By this I mean accepting that something that seems horrid or bad, is just an example of what we don't want so we can continue to create what we do want.

It's not impossible to do this!

It's like a mistake, but it's not. It's an experience, and we experience everything deep down inside.

I've been reading that people who are "aware" usually "know" to avoid this.

It's not being "smart" but "knowing", and it's not just something some people have.

Let's remove the word "mistake" for a second. Let's imagine it doesn't exist.

Now, take a situation where we chose to do something. It would just be an experience. And if it harmed us, or made us feel better, feel more connected to our greater truth, are these two not the same thing. They are both an experience which helped us understand ourselves. We come to know that we prefer one experience over another.

I think that's a good way of putting it, rather than saying good or bad.

Because  everything has energy, so do words, so I'm quite choosy when it comes to writing out a word. It's mainly because if someone reads this, I'd like to give them a clearer understanding of what I'm trying to say. Certain words have a certain level.

Such as the word "angry", there's a lot of words that can stem from this, each with it's own unique feel.



Oh oh! Also today was great! I told my teacher I couldn't sleep last night because I was so excited lol I'm not joking. There were a lot of times I wanted to reach over and grab my cellphone to check the time, but I knew I needed to  get some rest or I'd be sleepy.

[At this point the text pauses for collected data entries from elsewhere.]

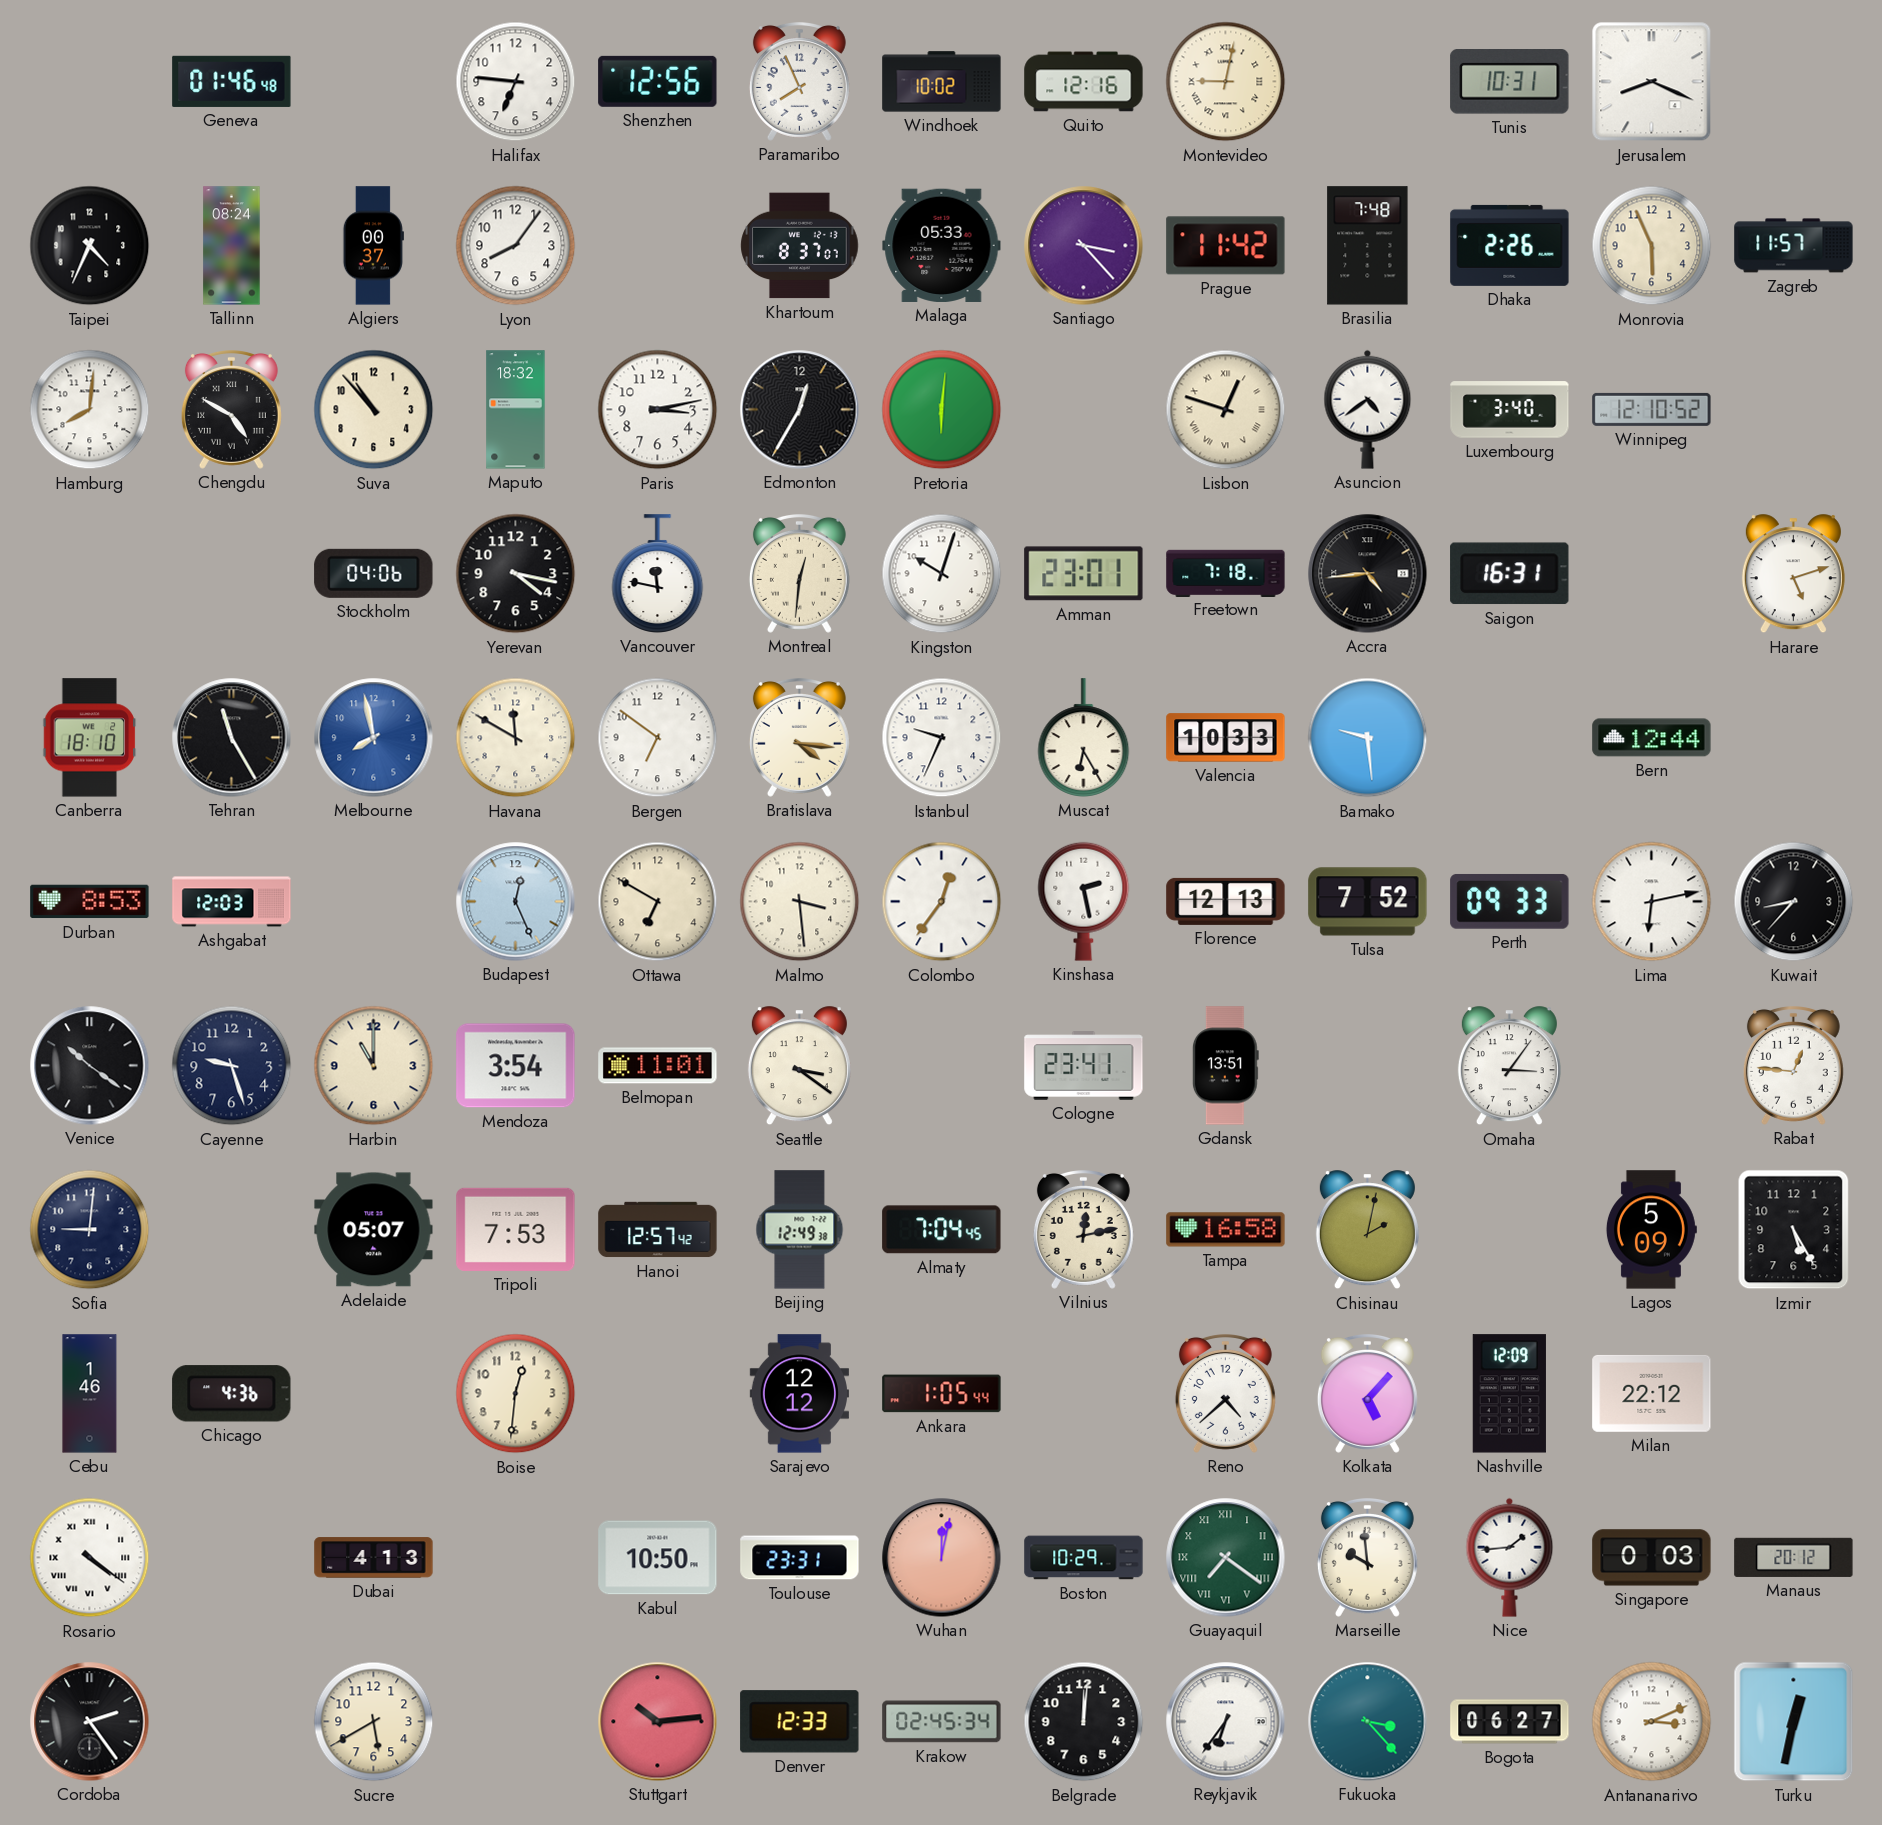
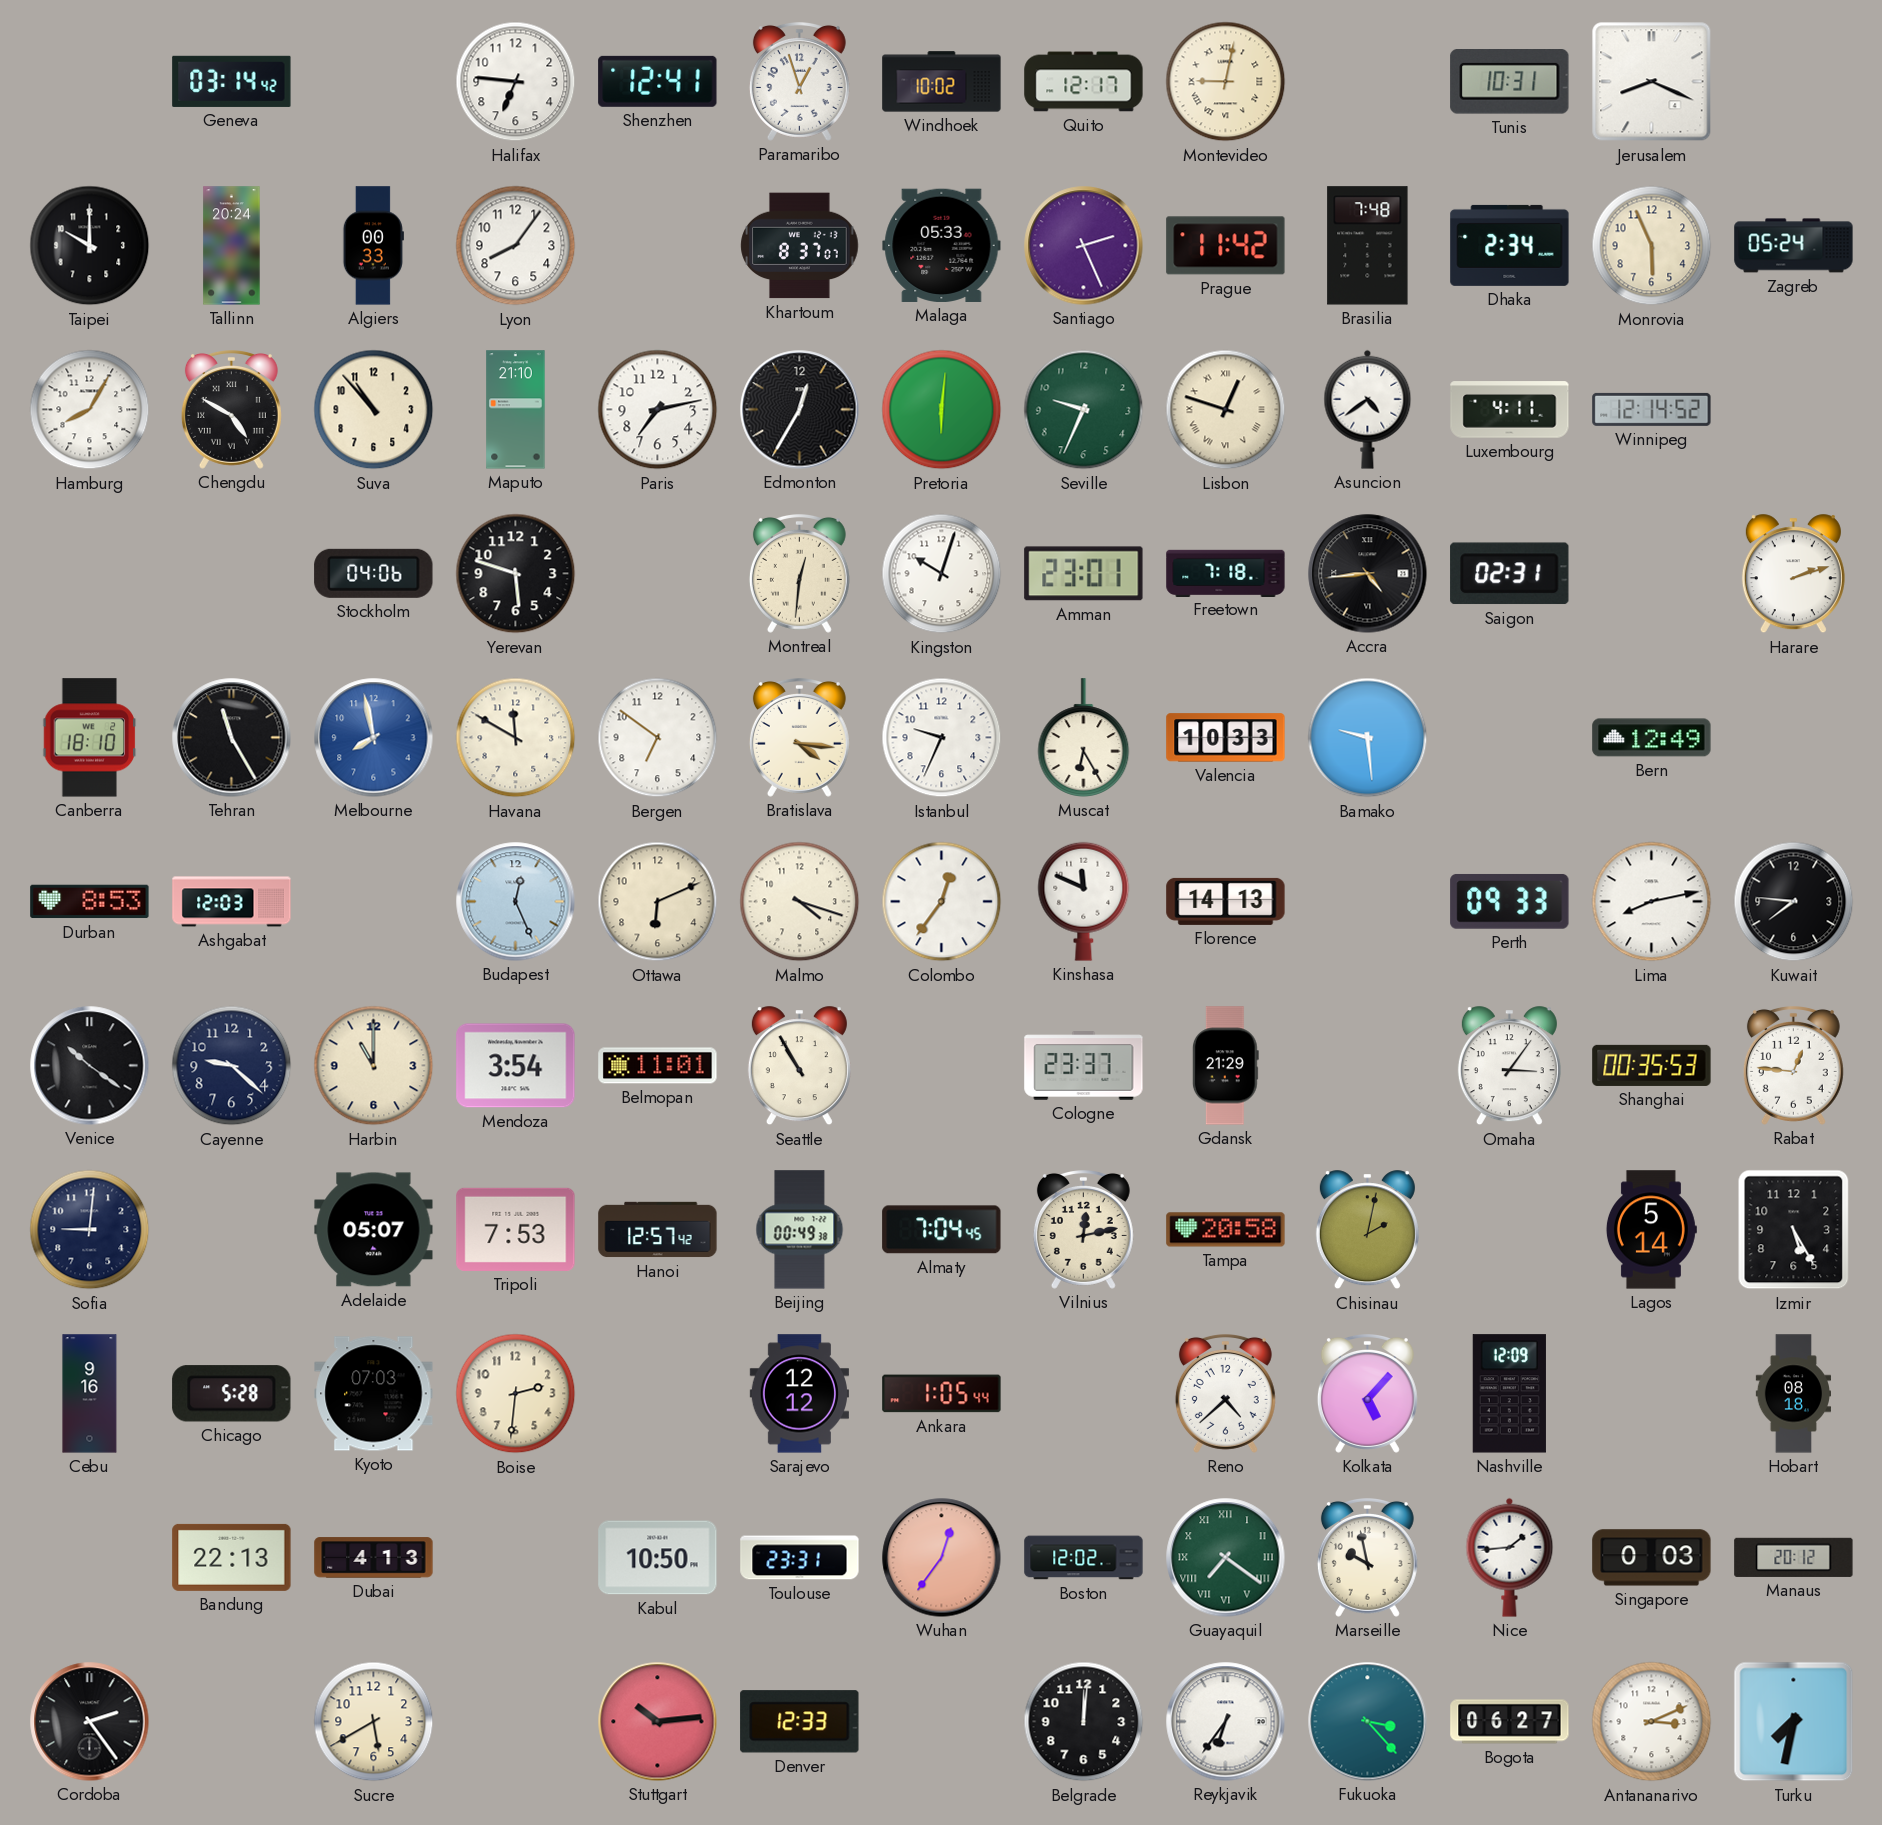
Geneva: 01:46 -> 03:14
Shenzhen: 12:56 -> 12:41
Paramaribo: 7:56 -> 12:57
Quito: 12:16 -> 12:17
Taipei: 4:34 -> 10:00
Tallinn: 08:24 -> 20:24
Algiers: 00:37 -> 00:33
Santiago: 3:23 -> 2:26
Dhaka: 2:26 -> 2:34
Zagreb: 11:57 -> 05:24
Hamburg: 8:01 -> 8:05
Maputo: 18:32 -> 21:10
Paris: 3:13 -> 7:13
Seville: none -> 9:34
Luxembourg: 3:40 -> 4:11
Winnipeg: 12:10 -> 12:14
Yerevan: 4:17 -> 5:48
Vancouver: 11:47 -> none
Saigon: 16:31 -> 02:31
Harare: 5:12 -> 2:12
Bern: 12:44 -> 12:49
Ottawa: 6:50 -> 6:11
Malmo: 3:29 -> 4:18
Kinshasa: 2:28 -> 11:49
Florence: 12:13 -> 14:13
Tulsa: 7:52 -> none
Lima: 6:13 -> 8:13
Kuwait: 8:37 -> 7:46
Cayenne: 9:27 -> 9:22
Seattle: 3:21 -> 10:55
Cologne: 23:41 -> 23:37
Gdansk: 13:51 -> 21:29
Shanghai: none -> 00:35
Beijing: 12:49 -> 00:49
Tampa: 16:58 -> 20:58
Lagos: 5:09 -> 5:14
Cebu: 1:46 -> 9:16
Chicago: 4:36 -> 5:28
Kyoto: none -> 07:03
Boise: 12:31 -> 2:31
Milan: 22:12 -> none
Hobart: none -> 08:18
Rosario: 4:21 -> none
Bandung: none -> 22:13
Wuhan: 12:02 -> 12:36
Boston: 10:29 -> 12:02
Marseille: 9:59 -> 9:58
Krakow: 02:45 -> none
Turku: 12:32 -> 7:32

The class is 7 hours long, and we get a break at 12 noon. I woke up at 6:23 a.m. My original plan was to get up at 7:15 a.m. But something was nudging me to get up sooner.I'm not sure if it was me or not, but I'm sure it was for the best anyways because if I woke up at the time I did, I would've probably been late. I was able to eat a big enough meal for breakfast. Then I had a difficult time finding a container to put my lunch in lol and I was able to watch some of this new cartoon I love watching!

If I had woken up later, I don't think those things would've been able to fit in like they did this morning.

I often get this feeling a lot, but I ignore it lol I feel it mostly when I'm sleeping. Sometimes it's me, and sometimes it isn't, and sometimes it's my body. Usually I listen to my body. I like to dream! So I try to have as many dreams as I can to search for inspiration for new story idea. Also I like the feel of sleeping lol

But I often wake up when my body starts to ache. There's so much to do, is what I say, and yet I enjoy sleeping lol It's because the day in my mind hasn't started. I usually start off  pretty slow. It would be me tossing around on my bed trying to figure out what to do. I'd usually wake up and start reading a book, or eat. Once I'm up and good to go, that's when I start doing just about whatever comes to my mind lol

I'm gonna take a nap. I have a homework assignment online, but I'd like to rest my brain.

O__O The class had to learn some stuff about this 3D animation program called Maya. I didn't learn a lot of things the instructor went over today, so it was insightful! But I wanted to make sure I truly understood what he meant. :3 Now I get it! So I'm happy.

But I'm gonna give my head a chance to just play around and wake up and put it back to work lol Poor thing.